Movies: Better at Home

I’m just about to give up on movie theaters, not that I have ever been particularly enthusiastic about the damn things. Despite the lure of gargantuan screens with their matching vibro-lush sound systems, I am fed up with, disgusted with, sick and tired of, and at the screaming point about, the constant disruptive bad manners on display in movie theaters today.

Over the summer I saw an early matinee of the new Star Trek at the Metreon, hoping that by attending a relatively unpopular time slot I might have a chance to see the movie unmolested. No such luck: a guy sitting right in front of me was more interested in squiring his girlfriend than watching the movie, and talked to her incessantly throughout. That’s in a theater with maybe 20 people present—all of us in the “sweet” spot, naturally. Did it even occur to him that he was bothering other people? Would he have cared if he knew?
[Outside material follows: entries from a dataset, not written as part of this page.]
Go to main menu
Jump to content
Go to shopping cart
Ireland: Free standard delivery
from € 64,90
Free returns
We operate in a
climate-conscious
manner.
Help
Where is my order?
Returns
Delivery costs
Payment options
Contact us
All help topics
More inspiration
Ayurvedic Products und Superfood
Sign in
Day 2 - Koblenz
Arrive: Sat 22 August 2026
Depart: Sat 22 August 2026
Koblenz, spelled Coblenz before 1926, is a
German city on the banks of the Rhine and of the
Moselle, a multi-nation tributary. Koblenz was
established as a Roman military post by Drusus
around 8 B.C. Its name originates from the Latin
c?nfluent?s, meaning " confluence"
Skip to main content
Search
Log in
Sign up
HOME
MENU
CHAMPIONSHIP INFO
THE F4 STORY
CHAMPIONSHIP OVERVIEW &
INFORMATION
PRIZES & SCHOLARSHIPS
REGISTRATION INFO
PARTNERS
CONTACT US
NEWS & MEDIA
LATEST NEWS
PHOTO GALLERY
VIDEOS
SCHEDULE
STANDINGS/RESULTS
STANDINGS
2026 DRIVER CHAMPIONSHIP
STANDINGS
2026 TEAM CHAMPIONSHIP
I remember seeing one of the restorations of “Gone With the Wind” over at Oakland’s gorgeous old Grand Lake theater. A friend and I went to the trouble to drive over there, find parking, all that, just for the fun of seeing GWTW in the kind of theater for which it was intended. Well, it would have been just peachy if some stupid broad wasn’t telling her 3-year old daughter everything that was happening onscreen, and if she hadn’t plopped down right in front of us, even though the theater was about 99% empty and we were sitting rather closer to the screen the most folks tend to do. But, no…she had to be right in front of us so there was a head silhouetted between me and the Civil War, even though she could have chosen any one of about 2,000 empty seats anywhere else. My friend and I shifted over a few seats, wrecking the perfect dead-center angle we had acquired, but then the bitch wouldn’t stop talking. Finally my friend leaned over, and in a foghorn-blast voice that drowned out everything—the blabby woman, Max Steiner, Mammy berating Scarlett for going out without her shawl—yelled out WOULD YOU GODDAMN SHUT THE F*** UP!!!!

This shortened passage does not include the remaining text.